◆ Exercise goal ◆
Starting with the line that holds "bleiben können." and stopping after the line that holds "6 Aug, 2026 - 22:56", repeat the lines below word for word, without the pictures.
----- Material supplied
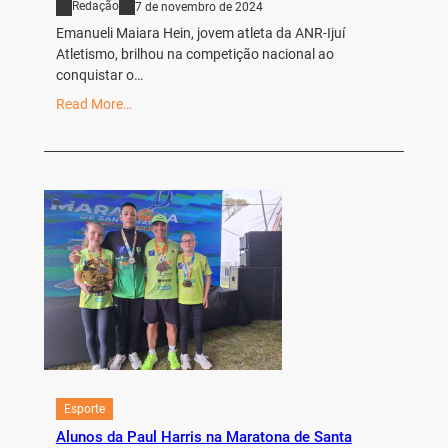
Redação
7 de novembro de 2024
Emanueli Maiara Hein, jovem atleta da ANR-Ijuí
Atletismo, brilhou na competição nacional ao
conquistar o…
Read More…
Esporte
Alunos da Paul Harris na Maratona de Santa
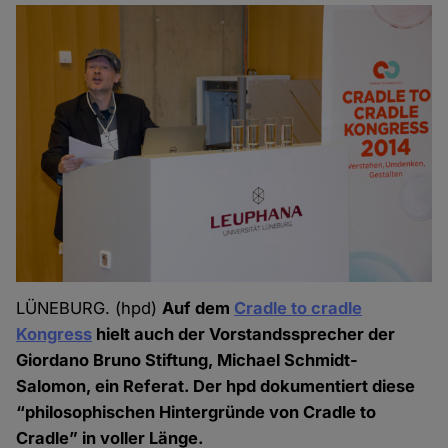
LÜNEBURG. (hpd)
Auf dem
Cradle to cradle
Kongress
hielt auch der Vorstandssprecher der
Giordano Bruno Stiftung, Michael Schmidt-
Salomon, ein Referat. Der hpd dokumentiert diese
“philosophischen Hintergründe von Cradle to
Cradle” in voller Länge.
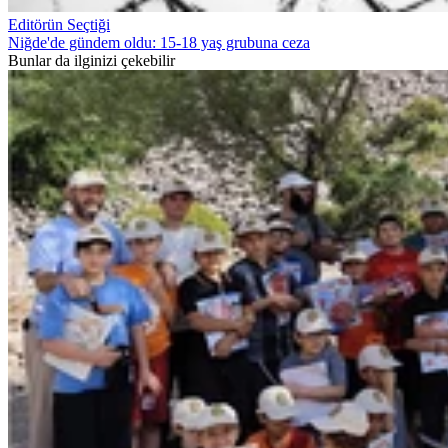
Editörün Seçtiği
Niğde'de gündem oldu: 15-18 yaş grubuna ceza
Bunlar da ilginizi çekebilir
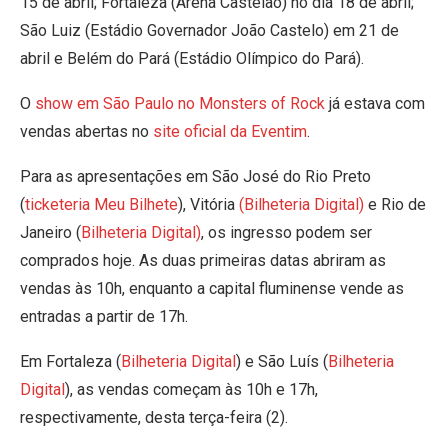
15 de abril; Fortaleza (Arena Castelão) no dia 18 de abril;
São Luiz (Estádio Governador João Castelo) em 21 de
abril e Belém do Pará (Estádio Olímpico do Pará).
O
show em São Paulo no Monsters of Rock
já estava com
vendas abertas no
site oficial da Eventim
.
Para as apresentações em São José do Rio Preto
(
ticketeria Meu Bilhete
), Vitória
(Bilheteria Digital)
e Rio de
Janeiro (
Bilheteria Digital)
, os ingresso podem ser
comprados hoje. As duas primeiras datas abriram as
vendas às 10h, enquanto a capital fluminense vende as
entradas a partir de 17h.
Em Fortaleza (
Bilheteria Digital
) e São Luís (
Bilheteria
Digital
), as vendas começam às 10h e 17h,
respectivamente, desta terça-feira (2).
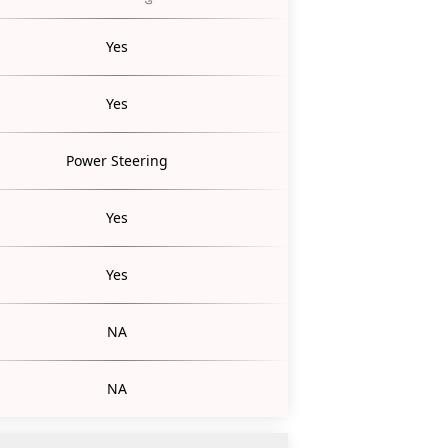
Yes
Yes
Power Steering
Yes
Yes
NA
NA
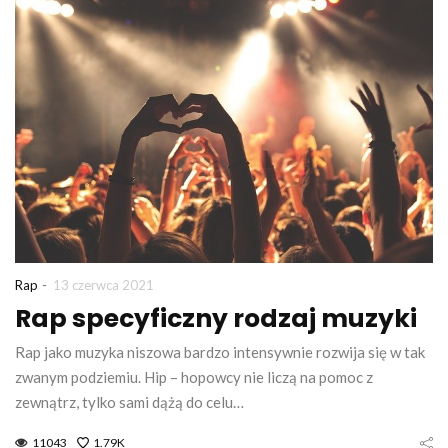
-
Rap
13 czerwca 2021
Rap specyficzny rodzaj muzyki
Rap jako muzyka niszowa bardzo intensywnie rozwija się w tak
zwanym podziemiu. Hip – hopowcy nie liczą na pomoc z
zewnątrz, tylko sami dążą do celu…
11043
1.79K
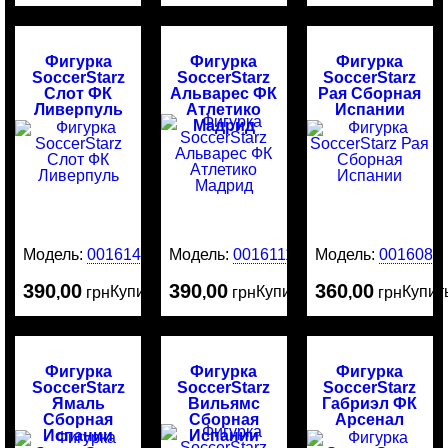
Фигурка
Фигурка
Фигурка
SoccerStarz
SoccerStarz
SoccerStarz
Слот ФК
Альварес ФК
Рая Сборная
Ливерпуль
Атлетико
Испании
Мадрид
Модель:
0016141
Модель:
0016111
Модель:
0016081
390
00
390
00
360
00
Купить
Купить
Купит
,
грн
,
грн
,
грн
Фигурка
Фигурка
Фигурка
SoccerStarz
SoccerStarz
SoccerStarz
Ямаль
Вильямс
Габриэл ФК
Сборная
Сборная
Арсенал
Испании
Испании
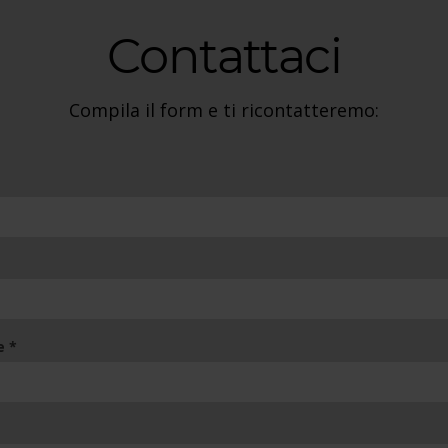
Contattaci
Compila il form e ti ricontatteremo:
ed)
ed)
(required)
le
*
uired)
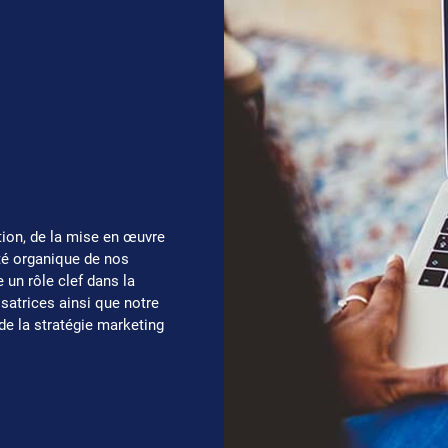
tion, de la mise en œuvre
lité organique de nos
un rôle clef dans la
lisatrices ainsi que notre
 de la stratégie marketing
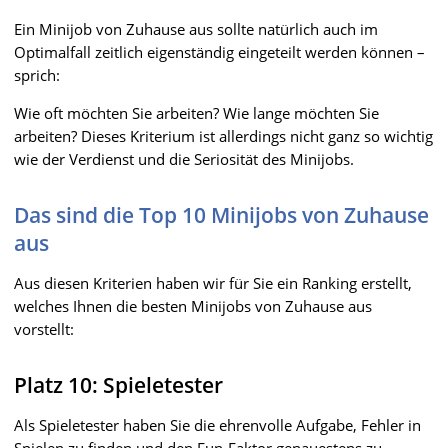
Ein Minijob von Zuhause aus sollte natürlich auch im
Optimalfall zeitlich eigenständig eingeteilt werden können –
sprich:
Wie oft möchten Sie arbeiten? Wie lange möchten Sie
arbeiten? Dieses Kriterium ist allerdings nicht ganz so wichtig
wie der Verdienst und die Seriosität des Minijobs.
Das sind die Top 10 Minijobs von Zuhause
aus
Aus diesen Kriterien haben wir für Sie ein Ranking erstellt,
welches Ihnen die besten Minijobs von Zuhause aus
vorstellt:
Platz 10: Spieletester
Als Spieletester haben Sie die ehrenvolle Aufgabe, Fehler in
Spielen zu finden und den Fun-Faktor genauestens zu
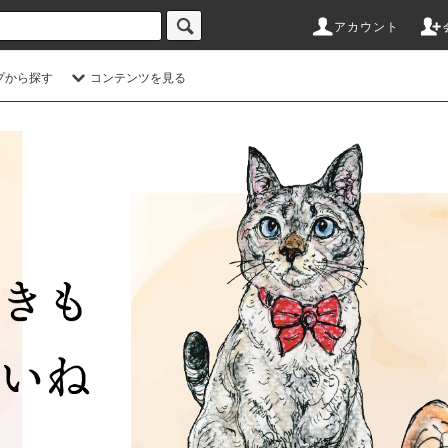
アカウント
プから探す
コンテンツを見る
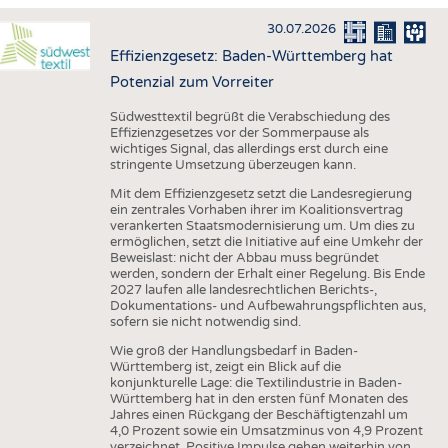
HAUS- UND HEIMTEXTILIEN
30.07.2026
BEKLEIDUNG
Effizienzgesetz: Baden-Württemberg hat
TESTS
Potenzial zum Vorreiter
BUSINESS
FAKTEN
Südwesttextil begrüßt die Verabschiedung des
Effizienzgesetzes vor der Sommerpause als
UNTERNEHMEN
STATISTICS
wichtiges Signal, das allerdings erst durch eine
stringente Umsetzung überzeugen kann.
AUSSCHREIBUNGEN
Mit dem Effizienzgesetz setzt die Landesregierung
DTV AUSSCHREIBUNGSDIENST
ein zentrales Vorhaben ihrer im Koalitionsvertrag
verankerten Staatsmodernisierung um. Um dies zu
WISSEN
TERMINE
ermöglichen, setzt die Initiative auf eine Umkehr der
Beweislast: nicht der Abbau muss begründet
DAUNENCHECK
BRANCHENTERMINE
werden, sondern der Erhalt einer Regelung. Bis Ende
2027 laufen alle landesrechtlichen Berichts-,
ADRESSEN & LINKS
Dokumentations- und Aufbewahrungspflichten aus,
sofern sie nicht notwendig sind.
LABELS
Wie groß der Handlungsbedarf in Baden-
PUBLIKATIONEN
Württemberg ist, zeigt ein Blick auf die
konjunkturelle Lage: die Textilindustrie in Baden-
Württemberg hat in den ersten fünf Monaten des
Jahres einen Rückgang der Beschäftigtenzahl um
4,0 Prozent sowie ein Umsatzminus von 4,9 Prozent
verzeichnet. Positive Impulse gehen weiterhin von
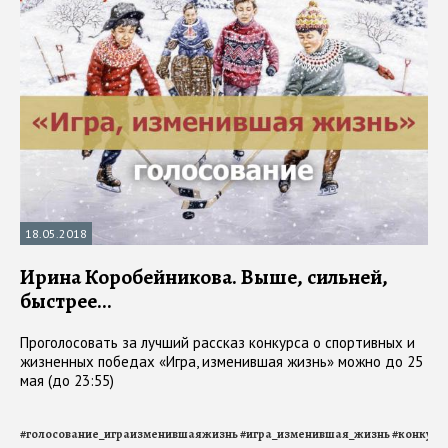
18.05.2018
Ирина Коробейникова. Выше, сильней,
быстрее…
Проголосовать за лучший рассказ конкурса о спортивных и
жизненных победах «Игра, изменившая жизнь» можно до 25
мая (до 23:55)
#
голосование_играизменившаяжизнь
#
игра_изменившая_жизнь
#
конкурс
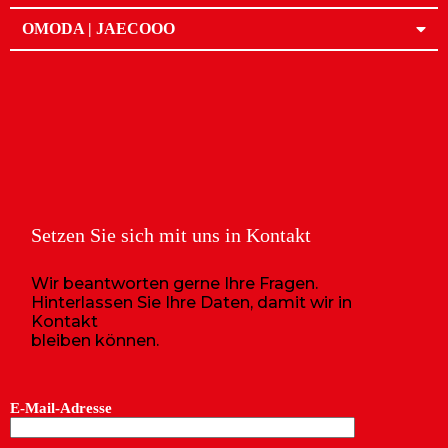
OMODA | JAECOOO
Setzen Sie sich mit uns in Kontakt
Wir beantworten gerne Ihre Fragen.
Hinterlassen Sie Ihre Daten, damit wir in
Kontakt
bleiben können.
E-Mail-Adresse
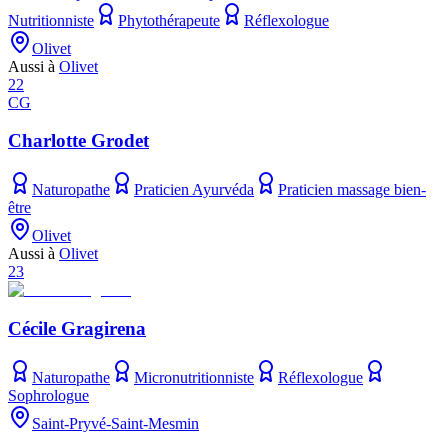
Nutritionniste
Phytothérapeute
Réflexologue
Olivet
Aussi à
Olivet
22
CG
Charlotte Grodet
Naturopathe
Praticien Ayurvéda
Praticien massage bien-
être
Olivet
Aussi à
Olivet
23
Cécile Gragirena
Naturopathe
Micronutritionniste
Réflexologue
Sophrologue
Saint-Pryvé-Saint-Mesmin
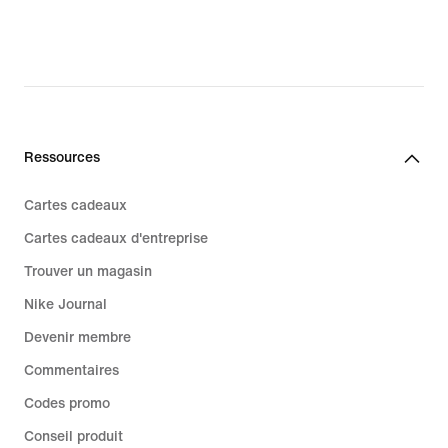
153,99 €,
original
price
219,99 €
Ressources
Cartes cadeaux
Cartes cadeaux d'entreprise
Trouver un magasin
Nike Journal
Devenir membre
Commentaires
Codes promo
Conseil produit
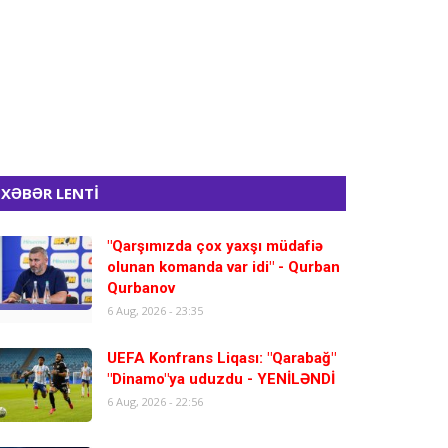
XƏBƏR LENTİ
"Qarşımızda çox yaxşı müdafiə
olunan komanda var idi" - Qurban
Qurbanov
6 Aug, 2026 - 23:35
UEFA Konfrans Liqası: "Qarabağ"
"Dinamo"ya uduzdu - YENİLƏNDİ
6 Aug, 2026 - 22:56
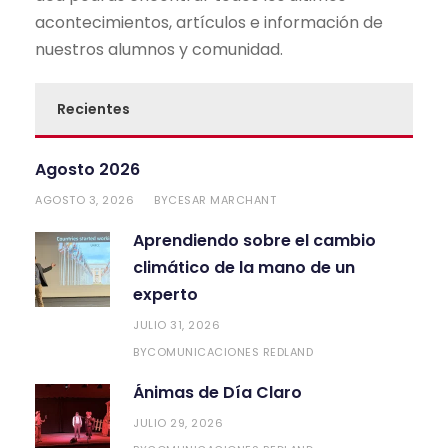
acontecimientos, artículos e información de
nuestros alumnos y comunidad.
Recientes
Agosto 2026
AGOSTO 3, 2026
CESAR MARCHANT
BY
Aprendiendo sobre el cambio
climático de la mano de un
experto
JULIO 31, 2026
COMUNICACIONES REDLAND
BY
Ánimas de Día Claro
JULIO 29, 2026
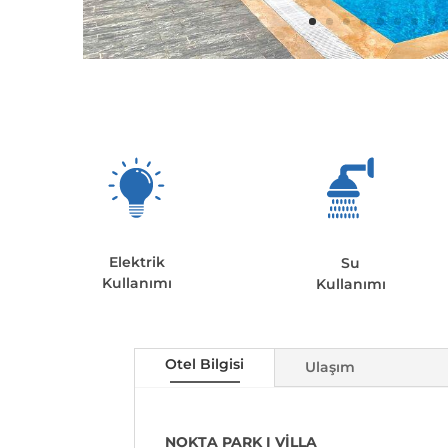
Elektrik
Su
Kullanımı
Kullanımı
Otel Bilgisi
Ulaşım
NOKTA PARK I VİLLA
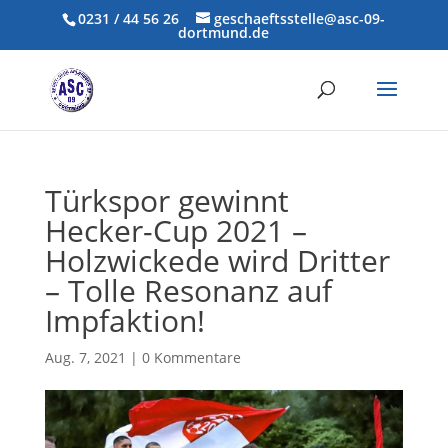
0231 / 44 56 26
geschaeftsstelle@asc-09-
dortmund.de
Türkspor gewinnt
Hecker-Cup 2021 –
Holzwickede wird Dritter
– Tolle Resonanz auf
Impfaktion!
Aug. 7, 2021
|
0 Kommentare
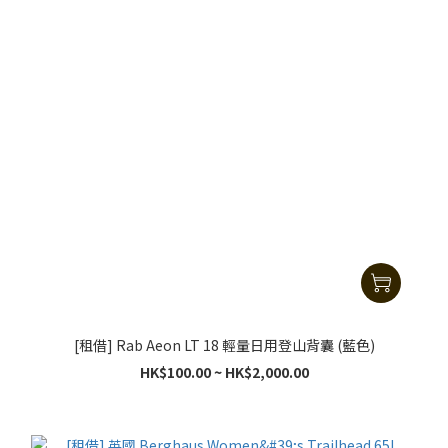
[租借] Rab Aeon LT 18 輕量日用登山背囊 (藍色)
HK$100.00 ~ HK$2,000.00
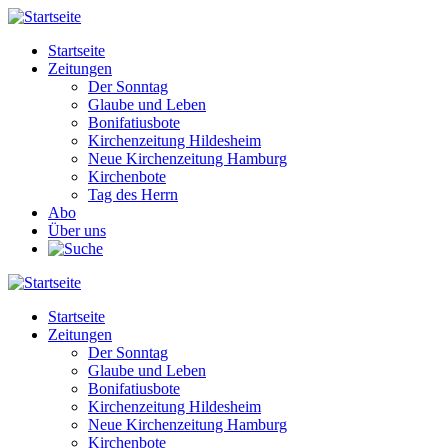
Direkt
zum
Startseite
Inhalt
Zeitungen
Main
Der Sonntag
navigation
Glaube und Leben
Bonifatiusbote
Kirchenzeitung Hildesheim
Neue Kirchenzeitung Hamburg
Kirchenbote
Tag des Herrn
Abo
Über uns
Startseite
Zeitungen
Main
Der Sonntag
navigation
Glaube und Leben
Bonifatiusbote
Kirchenzeitung Hildesheim
Neue Kirchenzeitung Hamburg
Kirchenbote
----------
◆ Answer space ◆
bleiben können.
E-Mail-Adresse
Nutritionniste
Phytothérapeute
Réflexologue
Olivet
Aussi à
Olivet
22
CG
Charlotte Grodet
Naturopathe
Praticien Ayurvéda
Praticien massage bien-
être
Olivet
Aussi à
Olivet
23
Cécile Gragirena
Naturopathe
Micronutritionniste
Réflexologue
Sophrologue
Saint-Pryvé-Saint-Mesmin
153,99 €,
original
price
219,99 €
Ressources
Cartes cadeaux
Cartes cadeaux d'entreprise
Trouver un magasin
Nike Journal
Devenir membre
Commentaires
Codes promo
Conseil produit
XƏBƏR LENTİ
"Qarşımızda çox yaxşı müdafiə
olunan komanda var idi" - Qurban
Qurbanov
6 Aug, 2026 - 23:35
UEFA Konfrans Liqası: "Qarabağ"
"Dinamo"ya uduzdu - YENİLƏNDİ
6 Aug, 2026 - 22:56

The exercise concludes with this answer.